Falando em e-commerce…
Este canal tem crescido em ritmo vigoroso e já responde por cerca de 9,5% das vendas totais do varejo americano (excetuando-se veículos e combustíveis). Há 7 anos, esse índice era de 4,2%. A Accenture projeta que em 10 anos, nada menos do que 40% das transações varejistas terão migrado para o on-line.
Se analisarmos apenas as vendas das categorias ‘GAFO’ (artigos diversos, roupas e acessórios, móveis e artigos do lar, eletrônicos, artigos esportivos, livros e música e itens de escritório), que são mais presentes no mix dos shoppings, a participação do varejo virtual ultrapassa 28%. Ou seja, a competição entre shoppings e e-commerce já é realidade, o que reforça a importância de contar com lojas orientadas para a experiência nos shopping centers.
Fieis ao lema ‘se não pode competir com o inimigo, una-se a ele’, os shoppings nos Estados Unidos preparam-se para tirar proveito de uma estratégia importante para o e-commerce: o Buy On-line, Pick-up In Store (em português algo como Compre Pela Internet, Busque Na Loja). Estudo do ICSC mostrou que 61% dos clientes que compraram online e foram buscar seus produtos em uma loja física acabaram levando itens adicionais. Entre os millennials essa taxa sobe para 75%. A ideia é aproveitar que o cliente foi ao mall para buscar o que comprou online e aguçar o seu desejo pelas tentações das demais lojas.
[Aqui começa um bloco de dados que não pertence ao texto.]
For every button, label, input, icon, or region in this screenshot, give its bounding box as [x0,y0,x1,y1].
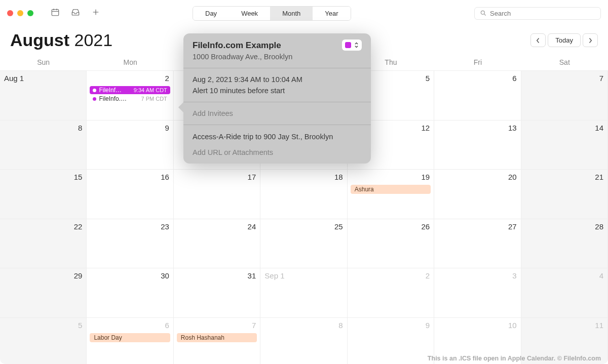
event-pill[interactable]: FileInfo.…7 PM CDT [90,95,170,103]
day-cell[interactable]: 9 [87,120,173,170]
day-cell[interactable]: 29 [0,268,87,318]
day-cell[interactable]: 8 [260,318,347,365]
day-number: 13 [437,123,517,135]
event-title-text: Ashura [355,186,374,193]
day-cell[interactable]: Sep 1 [260,268,347,318]
view-tab-month[interactable]: Month [270,7,313,20]
search-field[interactable] [474,7,601,20]
search-icon [480,10,487,17]
day-cell[interactable]: 2 [348,268,434,318]
day-number: 8 [3,123,83,135]
window-controls [7,10,33,16]
chevron-updown-icon [354,42,359,49]
day-number: 16 [90,172,170,184]
day-number: 6 [437,73,517,86]
minimize-window-button[interactable] [17,10,23,16]
event-popover: FileInfo.com Example 1000 Broadway Ave.,… [183,33,371,164]
day-cell[interactable]: 31 [174,268,260,318]
day-number: Sep 1 [263,270,344,283]
event-title[interactable]: FileInfo.com Example [193,41,362,51]
event-pill[interactable]: Ashura [351,185,431,194]
view-tab-year[interactable]: Year [313,7,350,20]
day-cell[interactable]: 15 [0,170,87,219]
day-number: 21 [524,172,604,184]
day-number: 5 [3,320,83,333]
view-segmented-control: DayWeekMonthYear [193,6,351,21]
day-cell[interactable]: 28 [521,219,608,269]
event-bullet-icon [93,97,96,101]
event-title-text: FileInfo.… [99,95,127,102]
day-number: 28 [524,221,604,234]
day-cell[interactable]: 7Rosh Hashanah [174,318,260,365]
day-number: 24 [177,221,257,234]
month-title: August 2021 [10,30,112,50]
day-cell[interactable]: 27 [434,219,521,269]
day-cell[interactable]: 4 [521,268,608,318]
event-pill[interactable]: Labor Day [90,333,170,342]
weekday-label: Sat [521,58,608,70]
day-cell[interactable]: 13 [434,120,521,170]
prev-month-button[interactable] [530,33,546,47]
day-number: 31 [177,270,257,283]
calendar-picker[interactable] [342,39,362,51]
day-cell[interactable]: 19Ashura [348,170,434,219]
day-number: 4 [524,270,604,283]
day-cell[interactable]: 7 [521,71,608,120]
day-cell[interactable]: 20 [434,170,521,219]
today-button[interactable]: Today [548,33,581,47]
day-cell[interactable]: 26 [348,219,434,269]
event-location[interactable]: 1000 Broadway Ave., Brooklyn [193,53,362,61]
day-cell[interactable]: 30 [87,268,173,318]
day-cell[interactable]: 8 [0,120,87,170]
weekday-label: Mon [87,58,173,70]
day-number: 22 [3,221,83,234]
day-cell[interactable]: 24 [174,219,260,269]
month-navigation: Today [530,33,598,47]
day-cell[interactable]: 9 [348,318,434,365]
search-input[interactable] [490,10,595,17]
day-cell[interactable]: 5 [0,318,87,365]
event-alert[interactable]: Alert 10 minutes before start [193,87,362,95]
event-bullet-icon [93,89,96,92]
day-cell[interactable]: 17 [174,170,260,219]
day-cell[interactable]: 21 [521,170,608,219]
day-number: 9 [90,123,170,135]
footer-caption: This is an .ICS file open in Apple Calen… [428,355,601,362]
day-cell[interactable]: 6Labor Day [87,318,173,365]
day-cell[interactable]: 14 [521,120,608,170]
event-title-text: Labor Day [94,334,122,341]
day-cell[interactable]: 23 [87,219,173,269]
event-pill[interactable]: Rosh Hashanah [177,333,257,342]
day-cell[interactable]: 16 [87,170,173,219]
day-number: 2 [351,270,431,283]
day-cell[interactable]: 3 [434,268,521,318]
view-tab-week[interactable]: Week [229,7,270,20]
inbox-icon[interactable] [71,8,80,19]
event-time-text: 9:34 AM CDT [131,87,167,93]
toolbar: DayWeekMonthYear [0,0,608,26]
maximize-window-button[interactable] [27,10,33,16]
day-number: 27 [437,221,517,234]
day-cell[interactable]: 25 [260,219,347,269]
next-month-button[interactable] [583,33,598,47]
weekday-label: Sun [0,58,87,70]
close-window-button[interactable] [7,10,13,16]
day-number: 30 [90,270,170,283]
event-notes[interactable]: Access-A-Ride trip to 900 Jay St., Brook… [193,132,362,142]
day-cell[interactable]: 2FileInf…9:34 AM CDTFileInfo.…7 PM CDT [87,71,173,120]
view-tab-day[interactable]: Day [193,7,229,20]
event-time-text: 7 PM CDT [138,96,167,102]
add-invitees-row[interactable]: Add Invitees [183,102,371,125]
add-event-icon[interactable] [91,8,100,19]
event-pill[interactable]: FileInf…9:34 AM CDT [90,86,170,94]
day-cell[interactable]: Aug 1 [0,71,87,120]
day-cell[interactable]: 18 [260,170,347,219]
svg-point-1 [481,11,484,14]
event-datetime[interactable]: Aug 2, 2021 9:34 AM to 10:04 AM [193,75,362,84]
day-cell[interactable]: 22 [0,219,87,269]
day-cell[interactable]: 6 [434,71,521,120]
add-url-attachments-row[interactable]: Add URL or Attachments [193,148,362,156]
day-number: 15 [3,172,83,184]
calendars-icon[interactable] [51,8,60,19]
day-number: 3 [437,270,517,283]
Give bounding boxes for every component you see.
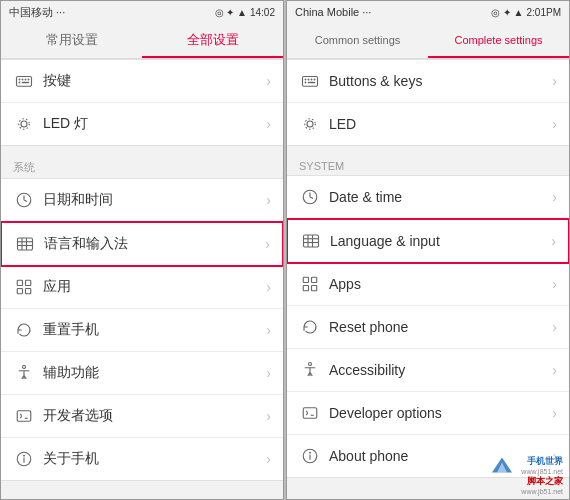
left-about-icon [13, 448, 35, 470]
right-keyboard-grid-icon [300, 230, 322, 252]
left-item-developer[interactable]: 开发者选项 › [1, 395, 283, 438]
svg-line-48 [306, 411, 308, 413]
watermark-line4: www.jb51.net [487, 488, 563, 495]
right-item-reset[interactable]: Reset phone › [287, 306, 569, 349]
left-item-language[interactable]: 语言和输入法 › [1, 221, 283, 267]
left-item-apps[interactable]: 应用 › [1, 266, 283, 309]
left-datetime-arrow: › [266, 192, 271, 208]
right-item-language[interactable]: Language & input › [287, 218, 569, 264]
svg-line-21 [20, 414, 22, 416]
svg-rect-27 [303, 77, 318, 87]
left-about-label: 关于手机 [43, 450, 266, 468]
right-buttons-label: Buttons & keys [329, 73, 552, 89]
right-developer-icon [299, 402, 321, 424]
left-buttons-label: 按键 [43, 72, 266, 90]
left-led-icon [13, 113, 35, 135]
left-item-accessibility[interactable]: 辅助功能 › [1, 352, 283, 395]
svg-rect-43 [312, 277, 317, 282]
left-item-about[interactable]: 关于手机 › [1, 438, 283, 480]
left-apps-arrow: › [266, 279, 271, 295]
right-item-led[interactable]: LED › [287, 103, 569, 145]
svg-rect-16 [26, 280, 31, 285]
left-led-arrow: › [266, 116, 271, 132]
watermark-logo-icon [487, 455, 517, 475]
right-item-datetime[interactable]: Date & time › [287, 176, 569, 219]
right-accessibility-icon [299, 359, 321, 381]
right-accessibility-arrow: › [552, 362, 557, 378]
right-about-icon [299, 445, 321, 467]
right-datetime-label: Date & time [329, 189, 552, 205]
left-signal-icons: ◎ ✦ ▲ [215, 7, 247, 18]
left-item-led[interactable]: LED 灯 › [1, 103, 283, 145]
left-language-label: 语言和输入法 [44, 235, 265, 253]
right-item-accessibility[interactable]: Accessibility › [287, 349, 569, 392]
watermark: 手机世界 www.j851.net 脚本之家 www.jb51.net [487, 455, 563, 495]
right-item-apps[interactable]: Apps › [287, 263, 569, 306]
left-tab-common[interactable]: 常用设置 [1, 23, 142, 58]
svg-rect-45 [312, 286, 317, 291]
left-status-bar: 中国移动 ··· ◎ ✦ ▲ 14:02 [1, 1, 283, 23]
right-tab-all[interactable]: Complete settings [428, 23, 569, 58]
right-status-icons: ◎ ✦ ▲ 2:01PM [491, 7, 561, 18]
left-apps-label: 应用 [43, 278, 266, 296]
left-status-icons: ◎ ✦ ▲ 14:02 [215, 7, 276, 18]
left-carrier: 中国移动 ··· [9, 5, 65, 20]
left-nav-bar: 常用设置 全部设置 [1, 23, 283, 59]
left-system-group: 日期和时间 › 语言和输入法 › [1, 178, 283, 481]
right-keyboard-icon [299, 70, 321, 92]
left-accessibility-arrow: › [266, 365, 271, 381]
left-accessibility-icon [13, 362, 35, 384]
left-reset-icon [13, 319, 35, 341]
right-developer-label: Developer options [329, 405, 552, 421]
left-reset-arrow: › [266, 322, 271, 338]
right-status-bar: China Mobile ··· ◎ ✦ ▲ 2:01PM [287, 1, 569, 23]
right-system-group: Date & time › Language & input › [287, 175, 569, 478]
left-item-reset[interactable]: 重置手机 › [1, 309, 283, 352]
right-settings-list: Buttons & keys › LED › SYSTEM [287, 59, 569, 499]
right-tab-common[interactable]: Common settings [287, 23, 428, 58]
left-led-label: LED 灯 [43, 115, 266, 133]
right-reset-icon [299, 316, 321, 338]
right-language-label: Language & input [330, 233, 551, 249]
svg-point-35 [305, 119, 316, 130]
right-item-developer[interactable]: Developer options › [287, 392, 569, 435]
right-led-arrow: › [552, 116, 557, 132]
right-item-buttons[interactable]: Buttons & keys › [287, 60, 569, 103]
right-led-label: LED [329, 116, 552, 132]
right-clock-icon [299, 186, 321, 208]
svg-rect-18 [26, 289, 31, 294]
right-system-header: SYSTEM [287, 154, 569, 175]
right-phone-panel: China Mobile ··· ◎ ✦ ▲ 2:01PM Common set… [286, 0, 570, 500]
watermark-line1: 手机世界 [521, 455, 563, 468]
left-about-arrow: › [266, 451, 271, 467]
svg-point-19 [23, 366, 26, 369]
svg-rect-47 [303, 408, 317, 419]
right-language-arrow: › [551, 233, 556, 249]
left-reset-label: 重置手机 [43, 321, 266, 339]
left-keyboard-icon [13, 70, 35, 92]
right-led-icon [299, 113, 321, 135]
svg-rect-10 [18, 238, 33, 250]
right-reset-label: Reset phone [329, 319, 552, 335]
right-accessibility-label: Accessibility [329, 362, 552, 378]
left-item-datetime[interactable]: 日期和时间 › [1, 179, 283, 222]
svg-point-53 [310, 452, 311, 453]
left-top-group: 按键 › LED 灯 › [1, 59, 283, 146]
left-settings-list: 按键 › LED 灯 › 系统 [1, 59, 283, 499]
svg-point-26 [24, 455, 25, 456]
left-developer-arrow: › [266, 408, 271, 424]
watermark-line2: www.j851.net [521, 468, 563, 475]
right-apps-icon [299, 273, 321, 295]
right-datetime-arrow: › [552, 189, 557, 205]
svg-rect-44 [303, 286, 308, 291]
left-tab-all[interactable]: 全部设置 [142, 23, 283, 58]
left-item-buttons[interactable]: 按键 › [1, 60, 283, 103]
svg-line-22 [20, 416, 22, 418]
left-time: 14:02 [250, 7, 275, 18]
left-language-arrow: › [265, 236, 270, 252]
watermark-line3: 脚本之家 [487, 475, 563, 488]
right-developer-arrow: › [552, 405, 557, 421]
svg-rect-42 [303, 277, 308, 282]
left-phone-panel: 中国移动 ··· ◎ ✦ ▲ 14:02 常用设置 全部设置 [0, 0, 284, 500]
right-top-group: Buttons & keys › LED › [287, 59, 569, 146]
Proporcionar experiências para os consumidores é tarefa das lojas, mas também é a principal estratégia de marketing dos shoppings americanos, por meio de eventos, muitas vezes em parceria com os próprios lojistas. Outro objetivo é investir na identificação individualizada dos clientes do shopping e compartilhar essas informações com os lojistas para que eles possam comunicar ofertas.
E o Brasil, como fica?
Apesar da realidade americana ser muito distinta da brasileira, há semelhanças a serem registradas. Aqui também o shopping é entendido como um local onde as pessoas fazem mais do que para comprar: vivem descobertas e experiências. Isso deve impor importantes mudanças no tenant mix, com ênfase na alimentação, serviços, entretenimento e moda acessível, porém com operações adaptadas ao gosto e ao bolso do consumidor nacional.
A principal diferença entre os dois mercados, está no porte e experiência dos lojistas. Enquanto nos Estados Unidos o percentual de lojas independentes é muito baixo, aqui elas podem representar até metade do mix de um empreendimento. Isso significa que além dos investimentos para atrair público e proporcionar experiências, o shopping brasileiro precisa ainda preocupar-se em estimular visitação às lojas e conversão, o que eleva bastante a complexidade do nosso desafio.
Uma coisa, no entanto, fica clara: tanto lá quanto cá, o shopping não vai morrer. Mas vai ficar um bocado diferente.